- IATA: none; ICAO: KDAW; FAA LID: DAW;

Summary
- Airport type: Public
- Owner/Operator: Pease Development Authority
- Serves: Rochester, New Hampshire
- Elevation AMSL: 322 ft / 98 m
- Website: www.skyhavennh.com

Map
- Interactive map of Skyhaven Airport

Runways
| Direction | Length |  | Surface |
| ft | m |
| 15/33 | 4,001 | 1,220 | Asphalt |

Statistics (2006)
- Aircraft operations: 17,000
- Based aircraft: 106
- Source: Federal Aviation Administration

= Skyhaven Airport (New Hampshire) =

Skyhaven Airport is a public-use airport located three miles (5 km) southeast of the central business district of Rochester, a city in Strafford County, New Hampshire, United States. The airport is owned and operated by the Pease Development Authority, with fixed-base operator (FBO) services provided by Skyhaven Aviation Services. It is included in the Federal Aviation Administration (FAA) National Plan of Integrated Airport Systems for 2017–2021, in which it is categorized as a local general aviation facility.

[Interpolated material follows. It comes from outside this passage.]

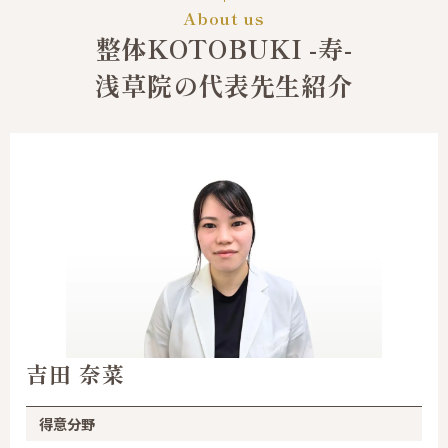
About us
整体KOTOBUKI -寿-
浅草院の代表先生紹介
吉田 奈菜
得意分野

Although most U.S. airports use the same three-letter location identifier for the FAA and IATA, Skyhaven Airport is assigned DAW by the FAA but has no designation from the IATA.

== Facilities and aircraft ==
Skyhaven Airport covers an area of 195 acre and contains one asphalt paved runway designated 15/33 which measures 4,001 x 100 ft (1,220 x 30 m). For the 12-month period ending July 31, 2006, the airport had 17,000 general aviation aircraft operations, an average of 46 per day. At that time there were 106 aircraft based at this airport: 85% single-engine, 3% multi-engine, 1% jet and 11% ultralight.